**Exercise instructions**
Show, in full, each line of the data that contains "Mercedes".

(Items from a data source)
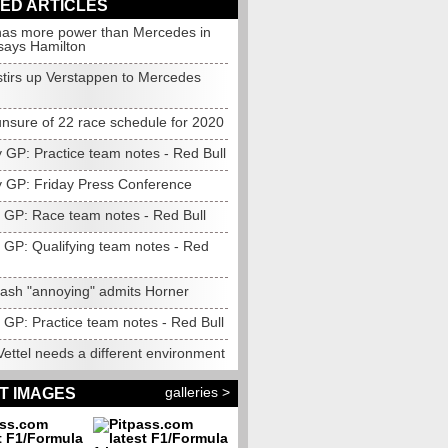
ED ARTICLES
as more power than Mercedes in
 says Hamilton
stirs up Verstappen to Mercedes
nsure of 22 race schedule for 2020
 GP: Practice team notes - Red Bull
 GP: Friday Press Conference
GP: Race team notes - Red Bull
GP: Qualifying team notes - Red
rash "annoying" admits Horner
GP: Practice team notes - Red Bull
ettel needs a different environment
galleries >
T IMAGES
--
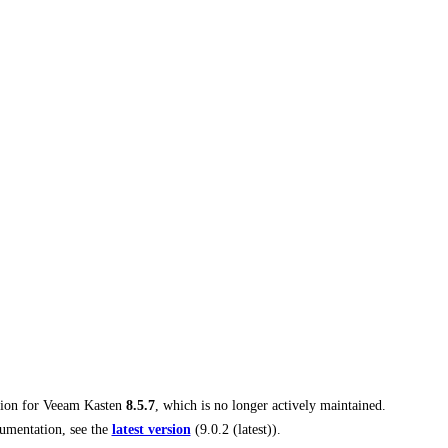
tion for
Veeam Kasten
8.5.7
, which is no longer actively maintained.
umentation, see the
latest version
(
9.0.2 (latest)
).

**Response**
as more power than Mercedes in
stirs up Verstappen to Mercedes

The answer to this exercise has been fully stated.